There are only limited brands of good dog food in NZ but I wants what's best for my dog.


----------



## Korr_and_Sophie (Aug 25, 2009)

I would go with A. The listing of the ingredients kinda confuses me, but it does seem to be the best of them IMO. It doesn't have grains and seems to have good meat sources. 

The first ingredient in B is a grain and the chicken meal is the only meat source. Not good for a carnivore. 

C is ok, but I would add some extra meat to the diet.

D has some not so good ingredients like corn and poultry by-product meal (or the bits or birds no one really wants ground into a powder).

My order would be A, C, D, B. But I would avoid B and D. 

Most vets don't get much nutrition training in vet school, and what they get is given by pet food companies. They are also paid to carry certain brands and tend to push those brands even though the food is not good. Just having a food in the vet office means the price is at least 50% higher than other places. 

If you want to know how much food Luca needs, you should figure out the calories he needs and how many calories are in a cup of food. Most foods should tell you the calorie count and there are calculators to find out how many calories you need. More excercise is always a good thing when trying to lose weight. An extra 15 minutes a day can make a huge difference.


----------



## irishbunny (Aug 25, 2009)

What's wrong with Hills? I don't feed it but I really like my vet and they swear by it, especially the one for cats, gave us a free bag lol!


----------



## degrassi (Aug 25, 2009)

*irishbunny wrote: *


> What's wrong with Hills? I don't feed it but I really like my vet and they swear by it, especially the one for cats, gave us a free bag lol!


Vets get paid to recommend certain brands of food. So of course they are going to swear by it if they are selling it. Hills is definitely far from the best food out there. 



> I would go with A. The listing of the ingredients kinda confuses me, but it does seem to be the best of them IMO. It doesn't have grains and seems to have good meat sources. The first ingredient in B is a grain and the chicken meal is the only meat source. Not good for a carnivore. C is ok, but I would add some extra meat to the diet. D has some not so good ingredients like corn and poultry by-product meal (or the bits or birds no one really wants ground into a powder). My order would be A, C, D, B. But I would avoid B and D.

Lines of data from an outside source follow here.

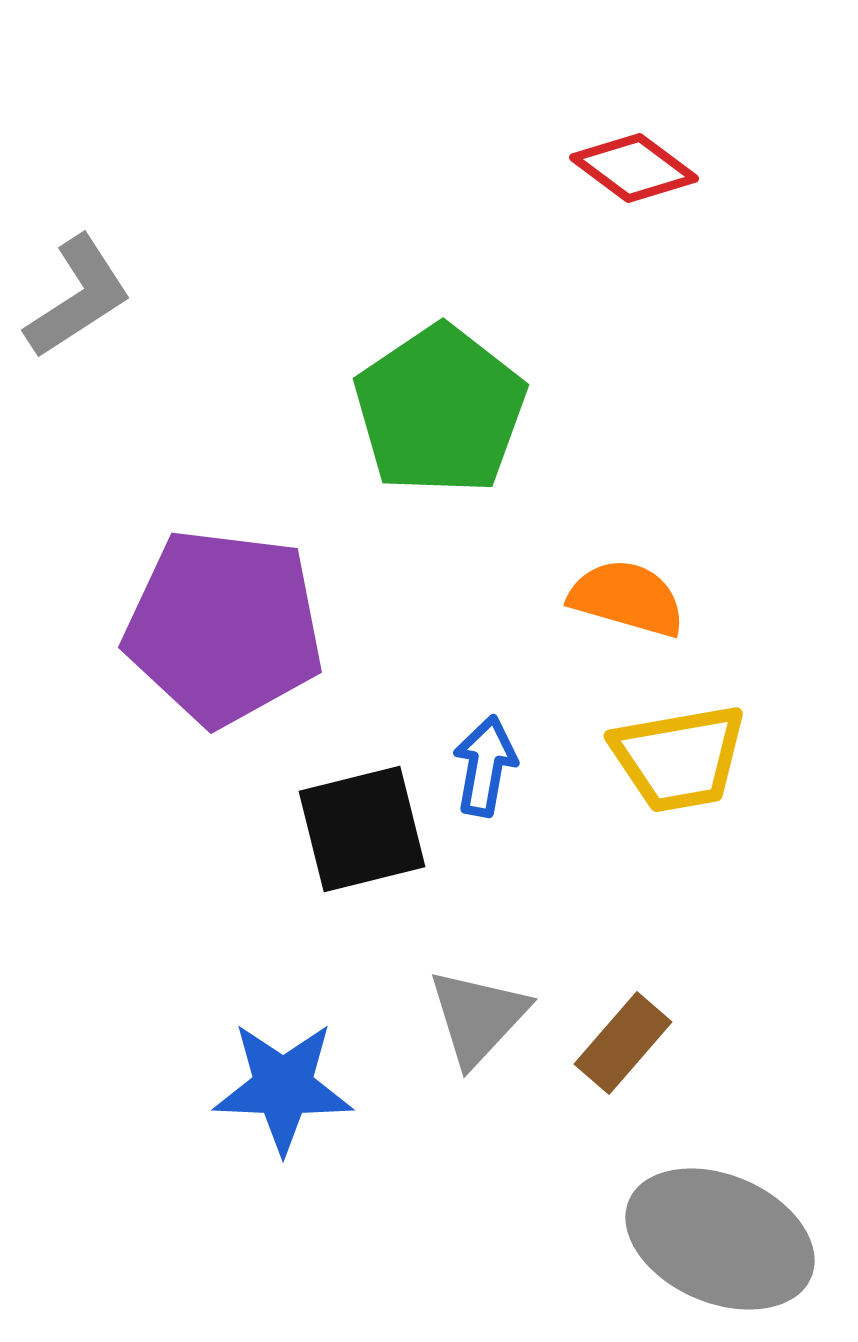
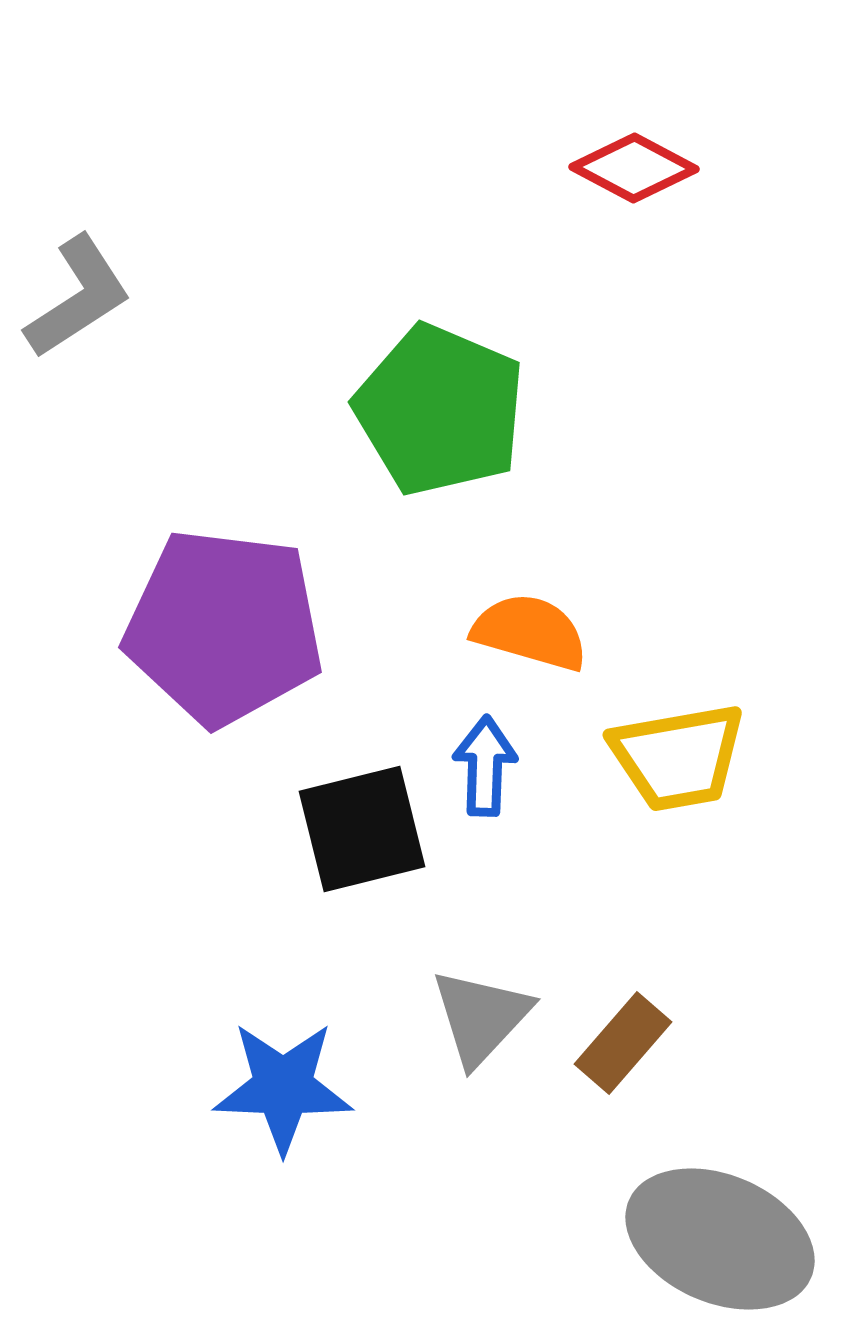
red diamond: rotated 9 degrees counterclockwise
green pentagon: rotated 15 degrees counterclockwise
orange semicircle: moved 97 px left, 34 px down
yellow trapezoid: moved 1 px left, 1 px up
blue arrow: rotated 8 degrees counterclockwise
gray triangle: moved 3 px right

I agree with this post. A looks the best, followed by C. I dont' like feeding a dog food that has grain in it, especially corn. Best to find a good grain free food. but if that isn't possible stay away from brands that are mostly grain fillers or that contain cheap grains like corn or by products/hulls.


----------



## Gabby (Aug 25, 2009)

first off I'd like to tell you at my work we do *NOT* get paid to recommend a food. We do not get paid to carry it period. And each food company is in competition, each one wants to be *the only* food you carry. We carry different ones because we feel that even if you took 3 different brands of dog food which are suppose to all do the same thing, because each animal is different one brand may work for one animal and not for another. Aside from that is palatability, some just taste better than others, if your animal won't eat it it's not doing you much good. 

One thing my vet recommends, if you are feeding your dog a kibble diet, either cut back the amount fed or see if your regular brand comes in a light(diet) formula, if you like your original brand and it offers a good diet version of it's self then why start a different brand. 

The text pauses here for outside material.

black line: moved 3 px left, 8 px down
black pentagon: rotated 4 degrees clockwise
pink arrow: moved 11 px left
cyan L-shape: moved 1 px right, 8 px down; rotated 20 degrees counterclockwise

oh and my jaw nearly hit the floor seeing the price you paid for your food, that is INSANE!!!! I guess I'm used to where I work, we only charge a few $ more than it costs us to buy it. And that covers the shipping and what not. 

best of luck on your food decision.


----------



## MyLOVEABLES!! (Aug 26, 2009)

Thanks everyone, I wish there wa smore selection of dog food in NZ. But hey much more dog stuff than rabbit stuff here lol.

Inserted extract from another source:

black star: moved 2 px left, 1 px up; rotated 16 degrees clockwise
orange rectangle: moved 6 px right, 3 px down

There is this other brand called ZIWIPEAK but as someone said on the other thread before "my dog would have to be pooping gold if I feed him this" or soemthing like that lol, its high quality stuff but so dang expensive like 100$ 4kgs or something... I dnt think i can afford that plus having a big dog phew! *faints*

whoops I actually forgot to add Hill's ingredients lol here it is:

E) Ground Whole Grain Corn, Corn Gluten Meal, Chicken By-Product Meal, Powdered Cellulose 10.4% (source of fiber), Soybean Mill Run, Soybean Meal, Chicken Liver Flavor, Dried Beet Pulp, Soybean Oil, Iron Oxide, DL-Methionine, L-Lysine, Potassium Chloride, Vitamin E Supplement, vitamins (L-Ascorbyl-2-Polyphosphate (source of vitamin C), Vitamin E Supplement, Niacin, Thiamine Mononitrate, Vitamin A Supplement, Calcium Pantothenate, Biotin, Vitamin B12 Supplement, Pyridoxine Hydrochloride, Riboflavin, Folic Acid, Vitamin D3 Supplement), Choline Chloride, Taurine, minerals (Manganese Sulfate, Ferrous Sulfate, Zinc Oxide, Copper Sulfate, Calcium Iodate, Sodium Selenite), preserved with BHT, BHA and Ethoxyquin, L-Carnitine, Beta-carotene.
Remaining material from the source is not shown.